“These days, if you don’t speak any business and economics, you can’t get by – or you get by without understanding the forces that are buffeting you.”
— Jim Russell, creator of Marketplace
Marketplace sounds like non-businesspeople talking about business because that’s what it is. Marketplace creator Jim Russell boasts of earning a D in Economics 101 and says public radio honchos approached him to launch a business show precisely because they were trying to reach a broader audience. “It just seemed to me that people like myself needed to have access,” Russell said. Approaching a public radio audience, most of whom were highly educated but many of whom knew little about economics and finance, “meant we had the privilege of defining business anyway we wanted. It turned out that we could, under the umbrella of business, cover any damn thing we wanted to.” That meant covering the business of sports, the business of entertainment, and the business of religion, right alongside the more typical economic news.

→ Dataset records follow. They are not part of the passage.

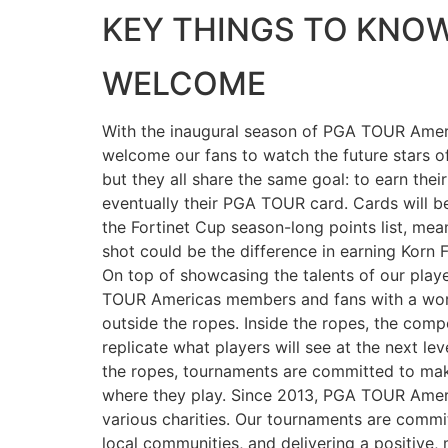
KEY THINGS TO KNO
WELCOME
With the inaugural season of PGA TOUR Ameri
welcome our fans to watch the future stars 
but they all share the same goal: to earn thei
eventually their PGA TOUR card. Cards will b
the Fortinet Cup season-long points list, me
shot could be the difference in earning Korn
On top of showcasing the talents of our playe
TOUR Americas members and fans with a worl
outside the ropes. Inside the ropes, the compe
replicate what players will see at the next lev
the ropes, tournaments are committed to mak
where they play. Since 2013, PGA TOUR Ameri
various charities. Our tournaments are commi
local communities, and delivering a positive,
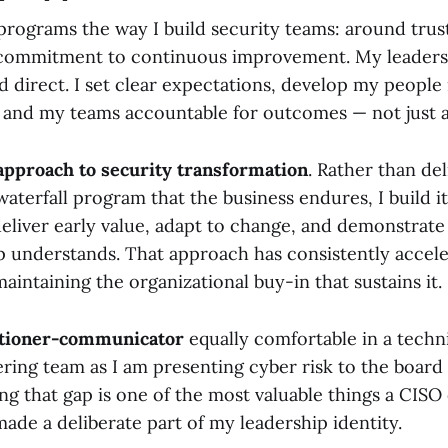
 programs the way I build security teams: around trus
commitment to continuous improvement. My leadersh
d direct. I set clear expectations, develop my people 
 and my teams accountable for outcomes — not just ac
 approach to security transformation
. Rather than del
waterfall program that the business endures, I build i
eliver early value, adapt to change, and demonstrate
p understands. That approach has consistently acce
aintaining the organizational buy-in that sustains it.
itioner-communicator
equally comfortable in a techn
ring team as I am presenting cyber risk to the board 
ng that gap is one of the most valuable things a CISO 
ade a deliberate part of my leadership identity.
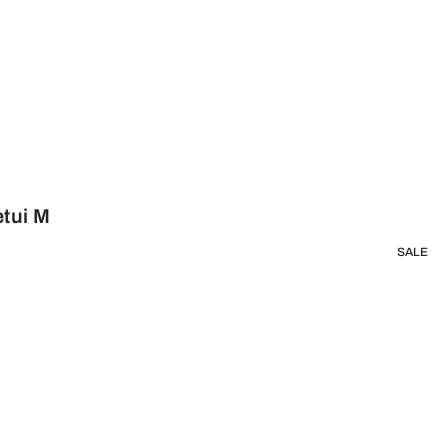
etui M
SALE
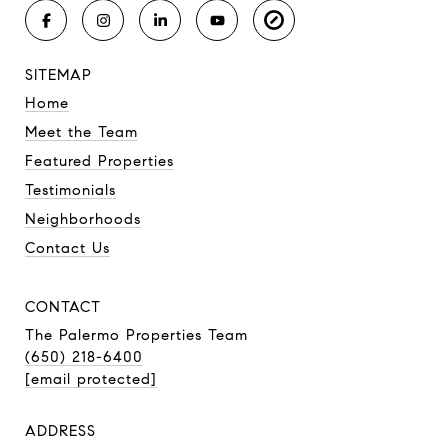
SITEMAP
Home
Meet the Team
Featured Properties
Testimonials
Neighborhoods
Contact Us
CONTACT
The Palermo Properties Team
(650) 218-6400
[email protected]
ADDRESS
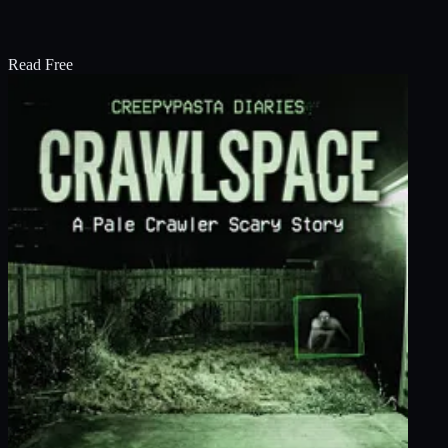
Read Free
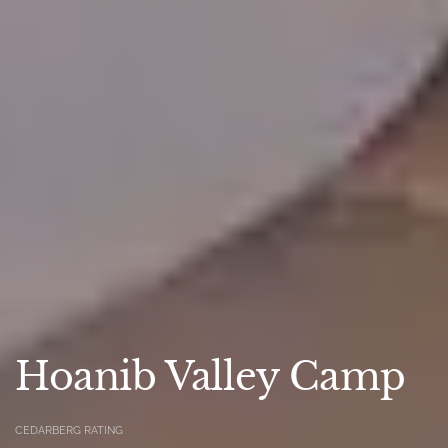
Hoanib Valley Camp
CEDARBERG RATING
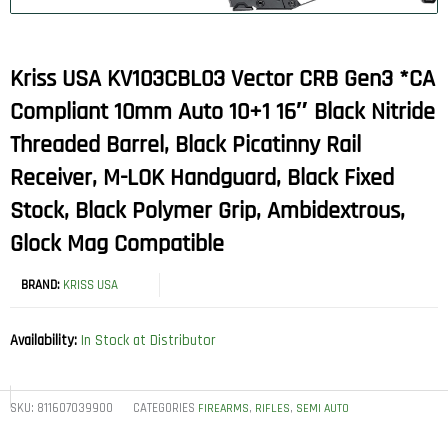
Kriss USA KV103CBL03 Vector CRB Gen3 *CA
Compliant 10mm Auto 10+1 16″ Black Nitride
Threaded Barrel, Black Picatinny Rail
Receiver, M-LOK Handguard, Black Fixed
Stock, Black Polymer Grip, Ambidextrous,
Glock Mag Compatible
BRAND:
KRISS USA
Availability:
In Stock at Distributor
SKU:
811607039900
CATEGORIES
,
,
FIREARMS
RIFLES
SEMI AUTO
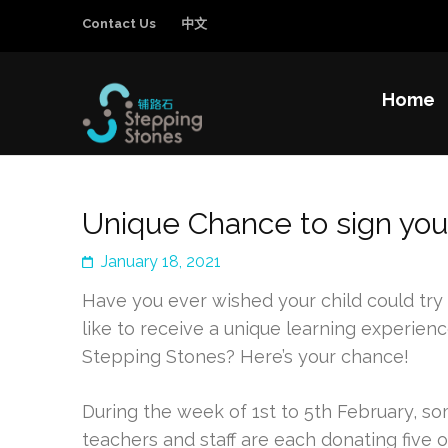
Contact Us
中文
Home
Stepping Sto
Improving the education and general welfa
Unique Chance to sign you
January 18, 2021
Have you ever wished your child could try
like to receive a unique learning experienc
Stepping Stones? Here’s your chance!
During the week of 1st to 5th February, s
teachers and staff are each donating five 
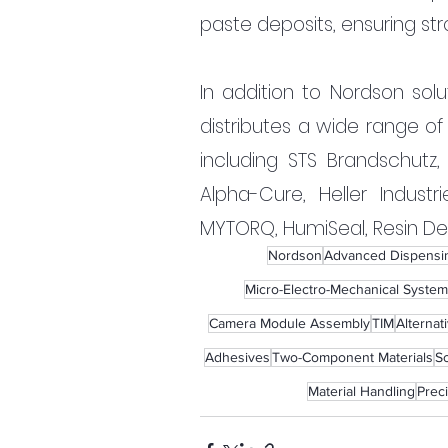
paste deposits, ensuring str
In addition to Nordson solu
distributes a wide range of
including STS Brandschutz,
Alpha-Cure, Heller Industri
MYTORQ, HumiSeal, Resin Desi
Nordson
Advanced Dispensin
Micro-Electro-Mechanical System
Camera Module Assembly
TIM
Alternat
Adhesives
Two-Component Materials
So
Material Handling
Prec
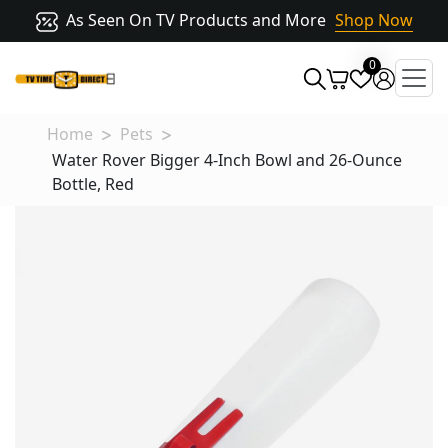
As Seen On TV Products and More
Shop Now
0
Home
Pets
Water Rover Bigger 4-Inch Bowl and 26-Ounce
Bottle, Red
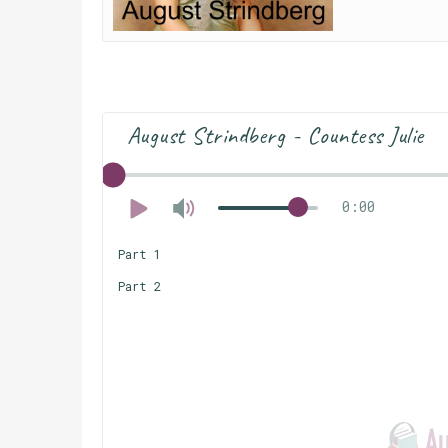
August Strindberg - Countess Julie
0:00
Part 1
Part 2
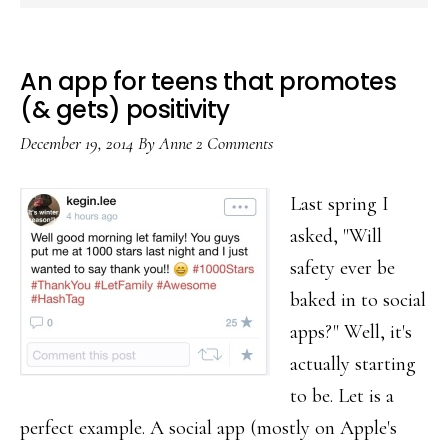
An app for teens that promotes
(& gets) positivity
December 19, 2014
By
Anne
2 Comments
Last spring I
asked, "Will
safety ever be
baked in to social
apps?" Well, it's
actually starting
to be. Let is a
perfect example. A social app (mostly on Apple's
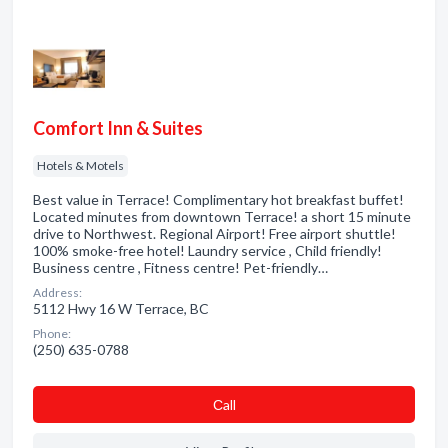
Comfort Inn & Suites
Hotels & Motels
Best value in Terrace! Complimentary hot breakfast buffet!
Located minutes from downtown Terrace! a short 15 minute
drive to Northwest. Regional Airport! Free airport shuttle!
100% smoke-free hotel! Laundry service , Child friendly!
Business centre , Fitness centre! Pet-friendly…
Address:
5112 Hwy 16 W Terrace, BC
Phone:
(250) 635-0788
Сall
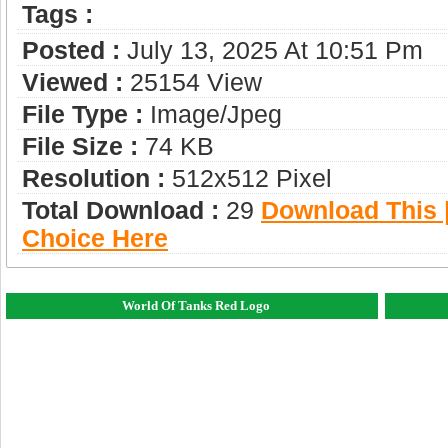
Tags :
Posted :
July 13, 2025 At 10:51 Pm
Viewed :
25154 View
File Type :
Image/jpeg
File Size :
74 KB
Resolution :
512x512 Pixel
Total Download :
29
Download This |
Choice Here
World Of Tanks Red Logo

Marketplace combines this expansive definition of business news with a cheerful irreverent approach to storytelling. The driving force is curiosity, a search to describe not just what happened, but how it happened, like “a great detective story.” Russell had read a book about how stupid mistakes nearly ruined many major companies, which gave him the perspective that “error and folly and stupidity and vanity and all those things are part of business.” So covering business well requires “just being willing to be honest, just talking business of some kind of pedestal …Frankly being a little bit smartass – not in a nasty sort of way because the audience doesn’t want that – but they do like it when we kind of poke each other in the ribs.”
“’It’s funny that we journalists have to keep learning the same lesson over and over again, and that is: A good story sells, period,’ Russell said. “It’s never the subject, it’s always the treatment.”